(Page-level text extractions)
----------
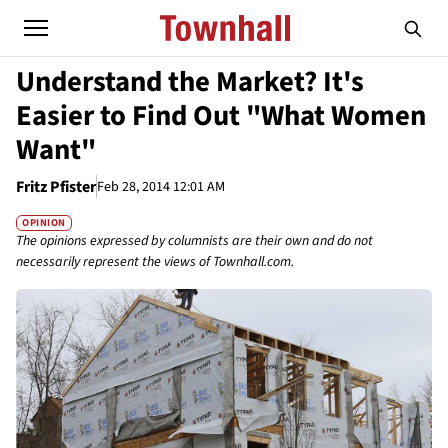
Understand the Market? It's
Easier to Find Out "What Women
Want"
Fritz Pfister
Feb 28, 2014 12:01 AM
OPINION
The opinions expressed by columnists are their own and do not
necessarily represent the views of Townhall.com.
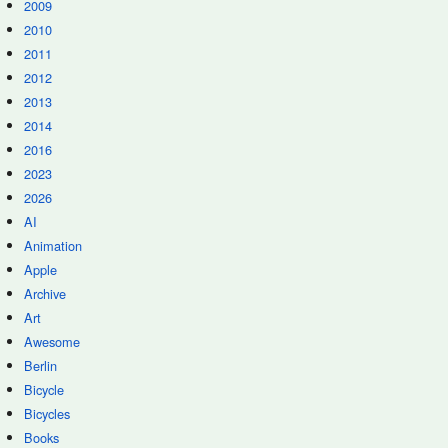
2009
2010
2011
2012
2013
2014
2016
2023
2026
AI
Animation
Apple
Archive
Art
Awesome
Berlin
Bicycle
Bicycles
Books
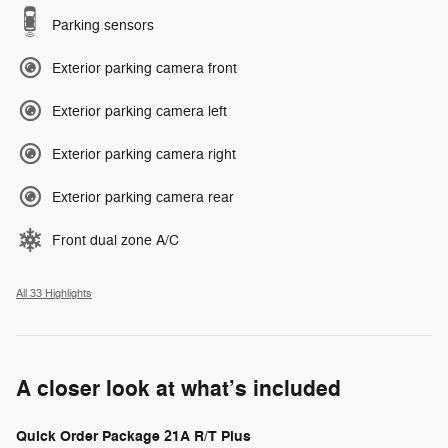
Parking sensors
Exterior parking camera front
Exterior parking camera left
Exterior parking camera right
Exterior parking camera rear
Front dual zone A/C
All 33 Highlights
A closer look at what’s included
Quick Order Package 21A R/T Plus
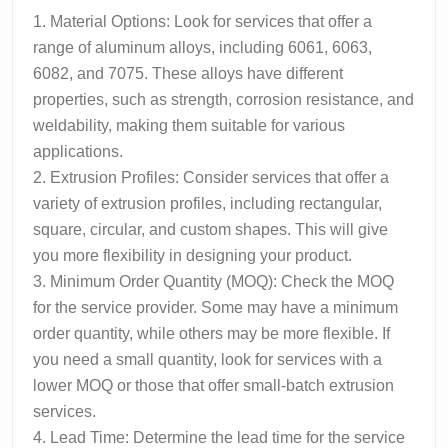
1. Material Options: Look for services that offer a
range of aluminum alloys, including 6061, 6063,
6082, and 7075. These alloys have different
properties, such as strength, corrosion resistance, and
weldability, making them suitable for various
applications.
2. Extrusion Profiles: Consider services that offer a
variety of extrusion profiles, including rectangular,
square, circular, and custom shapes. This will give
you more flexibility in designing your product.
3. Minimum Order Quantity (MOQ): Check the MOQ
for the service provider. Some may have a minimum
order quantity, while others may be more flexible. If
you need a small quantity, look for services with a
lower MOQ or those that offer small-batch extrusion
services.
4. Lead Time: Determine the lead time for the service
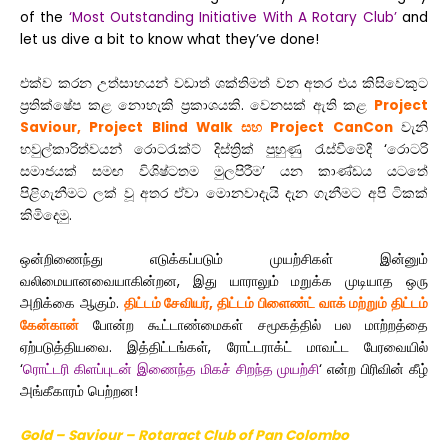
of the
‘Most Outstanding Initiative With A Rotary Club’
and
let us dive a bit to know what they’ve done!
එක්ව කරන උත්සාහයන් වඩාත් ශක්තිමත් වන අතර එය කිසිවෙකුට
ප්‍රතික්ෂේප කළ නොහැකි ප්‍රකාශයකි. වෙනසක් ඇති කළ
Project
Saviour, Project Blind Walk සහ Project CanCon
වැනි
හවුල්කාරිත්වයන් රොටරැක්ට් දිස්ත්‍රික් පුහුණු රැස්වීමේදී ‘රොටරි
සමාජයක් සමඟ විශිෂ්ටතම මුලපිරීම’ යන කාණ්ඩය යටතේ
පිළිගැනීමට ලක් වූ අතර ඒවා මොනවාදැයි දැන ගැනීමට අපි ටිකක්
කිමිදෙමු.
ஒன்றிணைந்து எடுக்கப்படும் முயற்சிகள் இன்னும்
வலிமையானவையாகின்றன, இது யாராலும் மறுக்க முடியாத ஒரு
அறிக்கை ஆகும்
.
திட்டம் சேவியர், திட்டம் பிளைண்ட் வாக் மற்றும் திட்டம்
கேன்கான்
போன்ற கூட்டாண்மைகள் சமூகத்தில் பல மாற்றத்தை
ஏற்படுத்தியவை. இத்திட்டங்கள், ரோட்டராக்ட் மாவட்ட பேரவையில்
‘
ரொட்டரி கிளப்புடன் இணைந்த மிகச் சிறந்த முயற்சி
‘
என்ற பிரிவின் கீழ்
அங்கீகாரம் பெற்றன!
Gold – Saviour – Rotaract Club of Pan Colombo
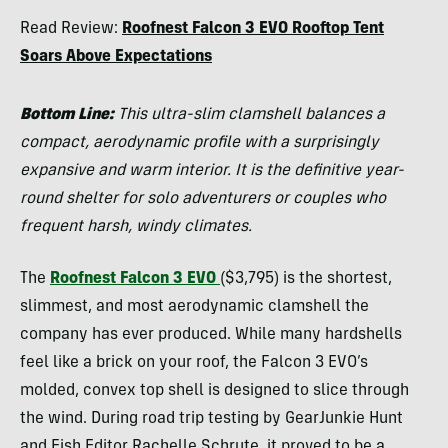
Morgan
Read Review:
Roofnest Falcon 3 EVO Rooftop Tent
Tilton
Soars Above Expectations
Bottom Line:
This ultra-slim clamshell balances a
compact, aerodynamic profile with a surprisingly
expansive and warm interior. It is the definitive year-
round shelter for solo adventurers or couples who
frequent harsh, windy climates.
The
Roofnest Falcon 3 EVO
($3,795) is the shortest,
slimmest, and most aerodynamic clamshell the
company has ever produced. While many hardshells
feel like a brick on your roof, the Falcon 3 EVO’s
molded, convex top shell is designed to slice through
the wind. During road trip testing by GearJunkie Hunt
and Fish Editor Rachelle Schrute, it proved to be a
----------
The entries above are to be copied exactly, with every picture left out.

Output of the task:
Understand the Market? It's
Easier to Find Out "What Women
Want"
Fritz Pfister
Feb 28, 2014 12:01 AM
OPINION
The opinions expressed by columnists are their own and do not
necessarily represent the views of Townhall.com.
2009
2010
2011
2012
2013
2014
2016
2023
2026
AI
Animation
Apple
Archive
Art
Awesome
Berlin
Bicycle
Bicycles
Books
Parking sensors
Exterior parking camera front
Exterior parking camera left
Exterior parking camera right
Exterior parking camera rear
Front dual zone A/C
All 33 Highlights
A closer look at what’s included
Quick Order Package 21A R/T Plus
1. Material Options: Look for services that offer a
range of aluminum alloys, including 6061, 6063,
6082, and 7075. These alloys have different
properties, such as strength, corrosion resistance, and
weldability, making them suitable for various
applications.
2. Extrusion Profiles: Consider services that offer a
variety of extrusion profiles, including rectangular,
square, circular, and custom shapes. This will give
you more flexibility in designing your product.
3. Minimum Order Quantity (MOQ): Check the MOQ
for the service provider. Some may have a minimum
order quantity, while others may be more flexible. If
you need a small quantity, look for services with a
lower MOQ or those that offer small-batch extrusion
services.
4. Lead Time: Determine the lead time for the service
of the
‘Most Outstanding Initiative With A Rotary Club’
and
let us dive a bit to know what they’ve done!
එක්ව කරන උත්සාහයන් වඩාත් ශක්තිමත් වන අතර එය කිසිවෙකුට
ප්‍රතික්ෂේප කළ නොහැකි ප්‍රකාශයකි. වෙනසක් ඇති කළ
Project
Saviour, Project Blind Walk සහ Project CanCon
වැනි
හවුල්කාරිත්වයන් රොටරැක්ට් දිස්ත්‍රික් පුහුණු රැස්වීමේදී ‘රොටරි
සමාජයක් සමඟ විශිෂ්ටතම මුලපිරීම’ යන කාණ්ඩය යටතේ
පිළිගැනීමට ලක් වූ අතර ඒවා මොනවාදැයි දැන ගැනීමට අපි ටිකක්
කිමිදෙමු.
ஒன்றிணைந்து எடுக்கப்படும் முயற்சிகள் இன்னும்
வலிமையானவையாகின்றன, இது யாராலும் மறுக்க முடியாத ஒரு
அறிக்கை ஆகும்
.
திட்டம் சேவியர், திட்டம் பிளைண்ட் வாக் மற்றும் திட்டம்
கேன்கான்
போன்ற கூட்டாண்மைகள் சமூகத்தில் பல மாற்றத்தை
ஏற்படுத்தியவை. இத்திட்டங்கள், ரோட்டராக்ட் மாவட்ட பேரவையில்
‘
ரொட்டரி கிளப்புடன் இணைந்த மிகச் சிறந்த முயற்சி
‘
என்ற பிரிவின் கீழ்
அங்கீகாரம் பெற்றன!
Gold – Saviour – Rotaract Club of Pan Colombo
Morgan
Read Review:
Roofnest Falcon 3 EVO Rooftop Tent
Tilton
Soars Above Expectations
Bottom Line:
This ultra-slim clamshell balances a
compact, aerodynamic profile with a surprisingly
expansive and warm interior. It is the definitive year-
round shelter for solo adventurers or couples who
frequent harsh, windy climates.
The
Roofnest Falcon 3 EVO
($3,795) is the shortest,
slimmest, and most aerodynamic clamshell the
company has ever produced. While many hardshells
feel like a brick on your roof, the Falcon 3 EVO’s
molded, convex top shell is designed to slice through
the wind. During road trip testing by GearJunkie Hunt
and Fish Editor Rachelle Schrute, it proved to be a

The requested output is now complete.